I have not actually answered your question but hopefully my lack of information might make you consider "alternatives"  .... good luck .... and don't put the house on it (like I did!!


----------



## ROE (25 April 2014)

ozi stocker said:


> Newbie warning.
> 
> I am watching some ASX shares and they are experiencing some very slight fluctuations but the company has not announced anything.
> 
> ...




Shares on a day to day basis moved based on supply/demand/emotion/greed/fear. No one knows what is it that make Buy A buy at X and buyer B buy for Y, only the buyer know his reasons and spread over 100 or thousands of buyer/seller it has many reasons and again it can't be nailed down to a reason. I can buy today thinking I can sell higher tomorrow, the seller think the opposite, the guy who buy from me tomorrow could buy for yield and don't care if it go up the day after etc...etc...

Share market is like any market or shopping mall, do you know why everyone go to the mall every day buying different goods for different price?  You can buy a kettle today for $10, then tomorrow it has a sale and some other person buying for $9 but these people don't buy if its $10 ....

Endless reasons, don't try to work out the reason why, work out how much you think the good worth and try buying cheaper than what it is worth..

But over a long period of time Share price will track along the company earnings and prospect....as it it more or less price the share correctly to some degree according to its earnings and its future prospects among other things like monopoly position, market share, management etc....


----------



## ozi stocker (25 April 2014)

So a share such as HAS where the company has the land but is still awaiting the funds to start digging, the share has gone up .05c yesterday.

Is this because someone has purchased a large amount of shares and it has affected the price?
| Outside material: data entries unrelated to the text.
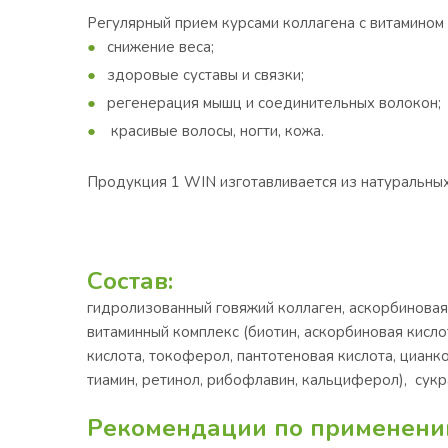
Регулярный прием курсами коллагена с витамином 
снижение веса;
здоровые суставы и связки;
регенерация мышц и соединительных волокон;
красивые волосы, ногти, кожа.
Продукция 1 WIN изготавливается из натуральных
Состав:
гидролизованный говяжий коллаген, аскорбиновая
витаминный комплекс (биотин, аскорбиновая кисло
кислота, токоферол, пантотеновая кислота, цианк
тиамин, ретинол, рибофлавин, кальциферол), сукр
Рекомендации по применени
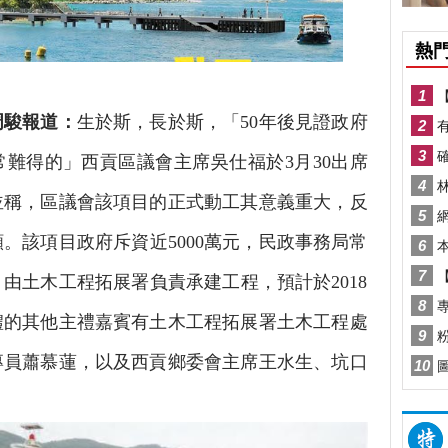
周駿報道：
生於斯，長於斯，「50年後見證政府
難得的」西貢區議會主席吳仕福於3月30出席
並稱，區議會該項目的正式動工其意義重大，反
。該項目政府斥資近5000萬元，民政事務局常
由土木工程拓展署負責承建工程，預計於2018
禮的其他主禮嘉賓有土木工程拓展署土木工程處
專員蕭慕蓮，以及西貢鄉委會主席王水生、坑口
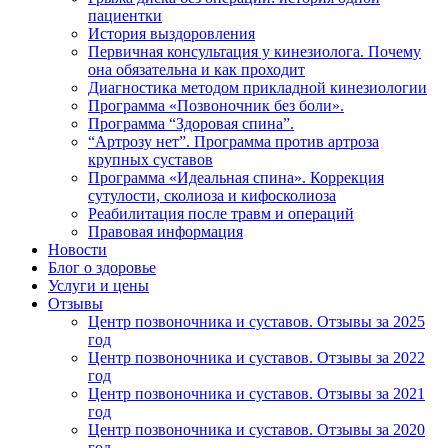
пациентки
История выздоровления
Первичная консультация у кинезиолога. Почему
она обязательна и как проходит
Диагностика методом прикладной кинезиологии
Программа «Позвоночник без боли».
Программа “Здоровая спина”.
“Артрозу нет”. Программа против артроза
крупных суставов
Программа «Идеальная спина». Коррекция
сутулости, сколиоза и кифосколиоза
Реабилитация после травм и операций
Правовая информация
Новости
Блог о здоровье
Услуги и цены
Отзывы
Центр позвоночника и суставов. Отзывы за 2025
год
Центр позвоночника и суставов. Отзывы за 2022
год
Центр позвоночника и суставов. Отзывы за 2021
год
Центр позвоночника и суставов. Отзывы за 2020
год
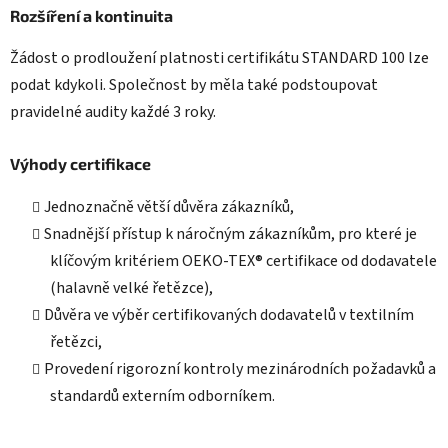
Rozšíření a kontinuita
Žádost o prodloužení platnosti certifikátu STANDARD 100 lze
podat kdykoli. Společnost by měla také podstoupovat
pravidelné audity každé 3 roky.
Výhody certifikace
Jednoznačně větší důvěra zákazníků,
Snadnější přístup k náročným zákazníkům, pro které je
klíčovým kritériem OEKO-TEX® certifikace od dodavatele
(halavně velké řetězce),
Důvěra ve výběr certifikovaných dodavatelů v textilním
řetězci,
Provedení rigorozní kontroly mezinárodních požadavků a
standardů externím odborníkem.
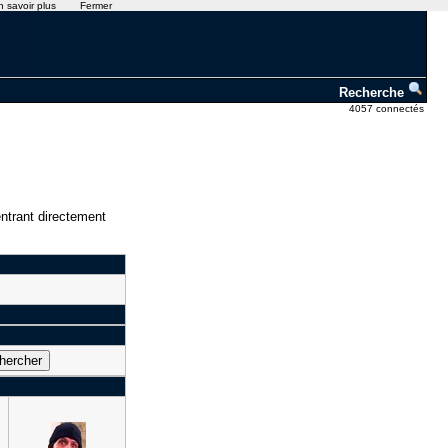
n savoir plus
Fermer
Recherche
4057 connectés
ntrant directement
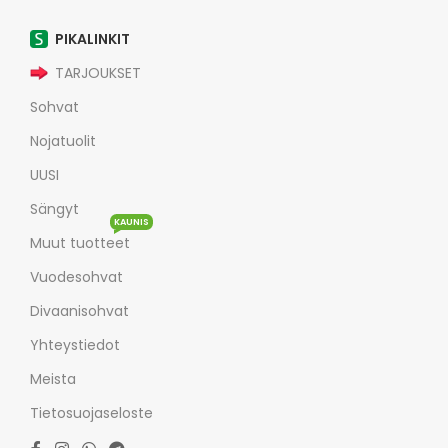
PIKALINKIT
TARJOUKSET
Sohvat
Nojatuolit
UUSI
Sängyt
KAUNIS
Muut tuotteet
Vuodesohvat
Divaanisohvat
Yhteystiedot
Meista
Tietosuojaseloste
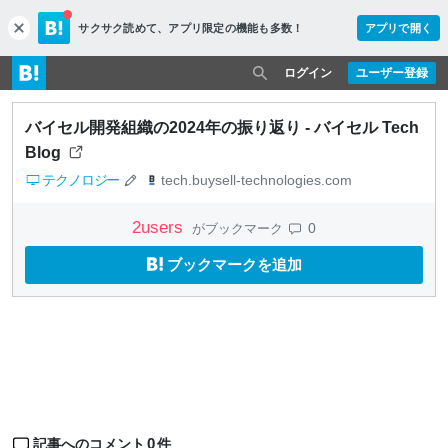
サクサク読めて、
アプリ限定の機能も多数！
アプリで開く
c
l
o
ログイン
ユーザー登録
s
e
バイセル開発組織の2024年の振り返り - バイセル Tech
Blog
テクノロジー
tech.buysell-technologies.com
2
users
0
がブックマーク
ブックマークを追加
0
記事へのコメント
件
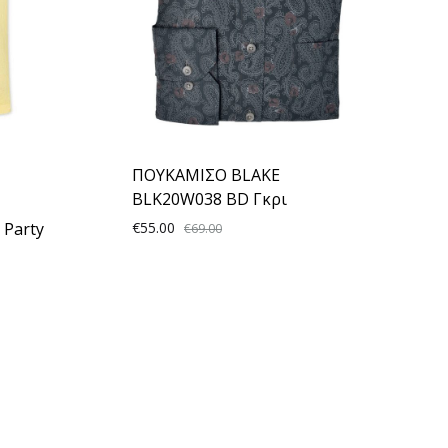
ΠΟΥΚΑΜΙΣΟ BLAKE
BLK20W038 BD Γκρι
 Party
€
55.00
€
69.00
ADD
TO
WISHLIST
ADD
TO
WISHLIST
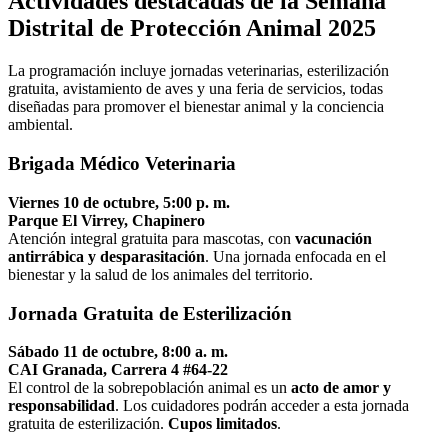
Actividades destacadas de la Semana
Distrital de Protección Animal 2025
La programación incluye jornadas veterinarias, esterilización
gratuita, avistamiento de aves y una feria de servicios, todas
diseñadas para promover el bienestar animal y la conciencia
ambiental.
Brigada Médico Veterinaria
Viernes 10 de octubre, 5:00 p. m.
Parque El Virrey, Chapinero
Atención integral gratuita para mascotas, con
vacunación
antirrábica y desparasitación
. Una jornada enfocada en el
bienestar y la salud de los animales del territorio.
Jornada Gratuita de Esterilización
Sábado 11 de octubre, 8:00 a. m.
CAI Granada, Carrera 4 #64-22
El control de la sobrepoblación animal es un
acto de amor y
responsabilidad
. Los cuidadores podrán acceder a esta jornada
gratuita de esterilización.
Cupos limitados
.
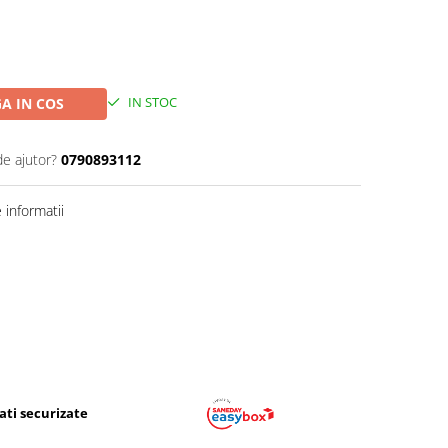
IN STOC
A IN COS
de ajutor?
0790893112
informatii
ati securizate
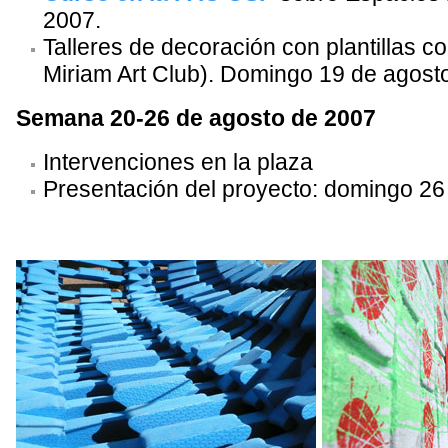
2007.
Talleres de decoración con plantillas c
Miriam Art Club). Domingo 19 de agost
Semana 20-26 de agosto de 2007
Intervenciones en la plaza
Presentación del proyecto: domingo 26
Are there other factors that could have affected this?

Is it a computer that alters the share price, or is it some kind of organisation that does this?

Thanks.


----------



## ROE (25 April 2014)

It could be anything like I said, the thing you need to know is stock market has many kind of risk attached
System risk, market risk etc... Stock market is what you make it to be..it can be a place you gamble, a place you try to get rich quick, a place you invest for your retirement, a place to fund research and development, a place you get suck in and lose Lose all your saving to a more experience player  etc...

System risk - fraud, manipulation, bad management etc... That cause price to crash
Market risk - can be anything people feel happy willing to pay more, people feel depress want to sell them for cheap.

I think you need to learn more about the stock market then the reason how and why may become apparent in time.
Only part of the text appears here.